Our study quantifies the turbulent response of the upper mixed layer and the deeper thermocline of the Bay of Bengal to the varying surface forcing of the Indian monsoon seasons. In the latter half of the summer monsoon,  monsoonal precipitation and river discharge create a shallow layer of low-salinity water, shutting off geophysical turbulence below the mixed layer for a few months. This isolation of subsurface heat reservoirs has consequences for upper-ocean heat and salt content and creates a layer with active air-sea interaction properties.


With Rama Govindarajan (ICTS), Emily Shroyer & James Moum (OSU), Thomas Farrar & Robert Weller (WHOI)

Geophysical Research Letters 46.8 (2019): 4346-4355.

Non-linear optimal perturbations

Laminar to turbulence transition is more than a century-old problem.
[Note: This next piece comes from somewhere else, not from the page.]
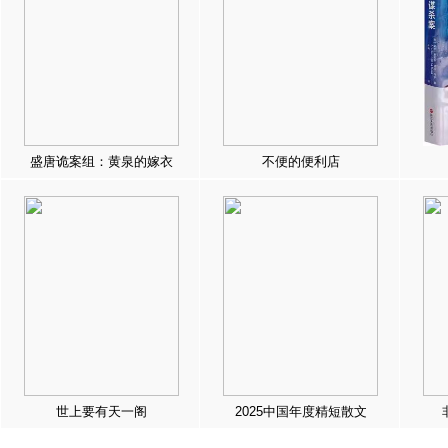
盛唐诡案组：黄泉的嫁衣
不便的便利店
世上要有天一阁
2025中国年度精短散文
Linear modal stability analysis cannot predict transition in shear flows because of the non-normality of the governing operator. A non-normal operator has non-orthogonal eigenvectors and hence a combination of two decaying eigenvectors can still grow transiently. So, shear flows need a non-modal analysis. 

We employ a non-linear version of the non-modal stability analysis where the flow is a dynamical system and the flow state evolves in phase space. A turbulent state would be an attractor in that phase space. We are exploring the optimal initial condition which causes a large enough transient growth in energy to push the laminar state out of its stable manifold to turbulence.       

With Arjun Sharma (Cornell) and Rama Govindarajan (ICTS) 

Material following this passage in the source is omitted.